Tuesday, March 31, 2026

Don't trade liberty for dystopian world

(My Eastern New Mexico News column for February 25, 2026)




It feels like the world, and America specifically, is becoming an authoritarian dystopia. More rules, harsher punishment, more surveillance; all leading to less liberty.

What disturbs me the most is how many people seem to think this is fine. Or actively demand it because they fear or hate other people or what other people might do. Government is always willing to violate your rights and will oblige when asked to do so.

Too many people will trade liberty for a false promise of safety- a hope for something government power can never provide.

As long as they believe "other people" are getting it worse than they are, they're fine with the police state being built around them. They seem genuinely shocked when it is inevitably used against them and their rights.

Enforcers- police- act as though they have rights above and beyond those possessed by "ordinary people". Their delusion is reinforced by a lack of accountability. This is how you know America is a police state, not a free country.

Those who are politically connected and powerful regularly commit the most awful crimes with no consequences, while people the state considers expendable are killed by enforcers for not obeying conflicting orders fast enough. In the unlikely event consequences do come for the "elite", it's too little, too late, and a slap on the wrist compared to what would happen if you or I were in the same situation.

So, little by little, the dystopia grows. The police state gets worse. People who wish to be ruled deny it's a police state, but this doesn't change the facts.
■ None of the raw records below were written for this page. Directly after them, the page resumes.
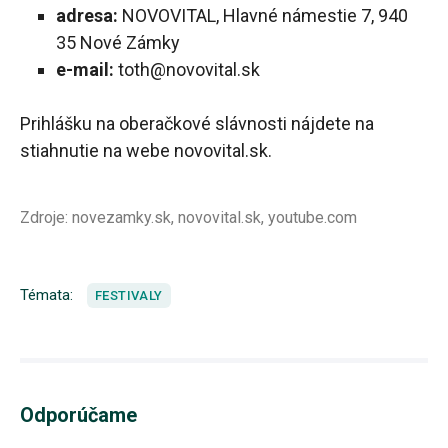
adresa:
NOVOVITAL, Hlavné námestie 7, 940
35 Nové Zámky
e-mail:
toth@novovital.sk
Prihlášku na oberačkové slávnosti nájdete na
stiahnutie na webe novovital.sk.
Zdroje: novezamky.sk, novovital.sk, youtube.com
Témata:
FESTIVALY
Odporúčame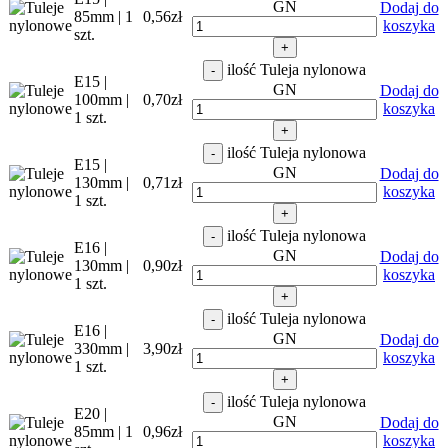
GN
Dodaj do
85mm | 1
0,56
zł
koszyka
szt.
+
ilość Tuleja nylonowa
-
E15 |
GN
Dodaj do
100mm |
0,70
zł
koszyka
1 szt.
+
ilość Tuleja nylonowa
-
E15 |
GN
Dodaj do
130mm |
0,71
zł
koszyka
1 szt.
+
ilość Tuleja nylonowa
-
E16 |
GN
Dodaj do
130mm |
0,90
zł
koszyka
1 szt.
+
ilość Tuleja nylonowa
-
E16 |
GN
Dodaj do
330mm |
3,90
zł
koszyka
1 szt.
+
ilość Tuleja nylonowa
-
E20 |
GN
Dodaj do
85mm | 1
0,96
zł
koszyka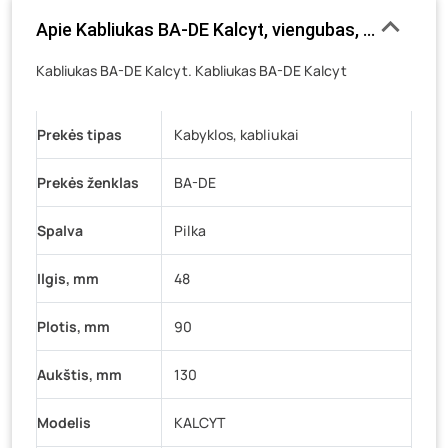
Luokės g. 82, Telšiai
- 2 vienetai
Apie Kabliukas BA-DE Kalcyt, viengubas, chromas,
Veteranų g. 11, Visaginas
- 0 vienetų
Kabliukas BA-DE Kalcyt. Kabliukas BA-DE Kalcyt
Baravykų g. 1, Druskininkai
- 0 vienetų
Vilniaus g. 89D, Ukmergė
- 0 vienetų
Prekės tipas
K. Donelaičio g. 17, Rokiškis
Kabyklos, kabliukai
- 0 vienetų
Šaltupės g. 64, Zarasai
- 0 vienetų
Prekės ženklas
BA-DE
Spalva
Pilka
Ilgis, mm
48
Plotis, mm
90
Aukštis, mm
130
Modelis
KALCYT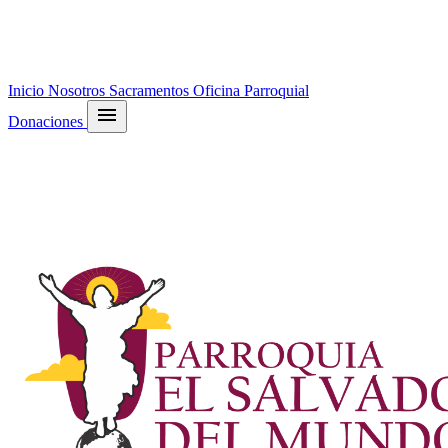
Inicio
Nosotros
Sacramentos
Oficina Parroquial
menu
Donaciones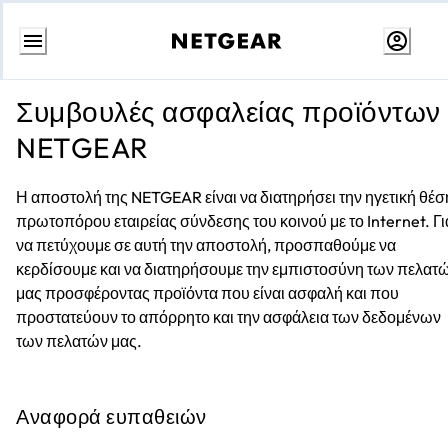
Skip
to
Συμβουλές ασφαλείας προϊόντων
content
NETGEAR
Η αποστολή της NETGEAR είναι να διατηρήσει την ηγετική θέσ
πρωτοπόρου εταιρείας σύνδεσης του κοινού με το Internet. Γι
να πετύχουμε σε αυτή την αποστολή, προσπαθούμε να
κερδίσουμε και να διατηρήσουμε την εμπιστοσύνη των πελατ
μας προσφέροντας προϊόντα που είναι ασφαλή και που
προστατεύουν το απόρρητο και την ασφάλεια των δεδομένων
των πελατών μας.
Αναφορά ευπαθειών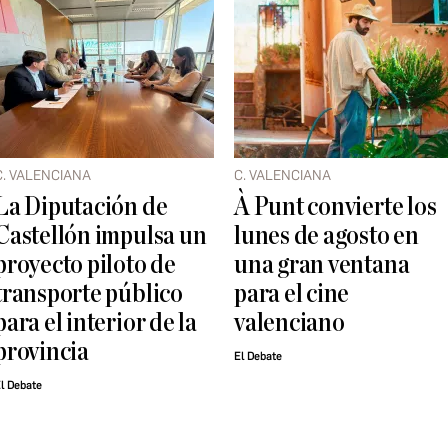
C. VALENCIANA
C. VALENCIANA
La Diputación de
À Punt convierte los
Castellón impulsa un
lunes de agosto en
proyecto piloto de
una gran ventana
transporte público
para el cine
para el interior de la
valenciano
provincia
El Debate
l Debate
Although libertarians are frequently accused of being utopian, we are the most grounded realists there are. We don't believe human nature permits some to rule over others. We realize that only the worst people are drawn down that path. I don't believe respecting liberty will result in Utopia, but it will make dystopia more difficult to maintain.

Most Utopias seem nightmarish to me, anyway. Pro-government people want to be protected, taken care of, and entertained. I want the liberty to do these things for myself, in ways that fit my values best. If your Utopia is someone else's authoritarian dystopia and violates anyone's rights in any way, you have no right to impose it on them. Not even if you're scared.

Utopia isn't an option; I wouldn't want it if it were. But I don't need your "safe" dystopia.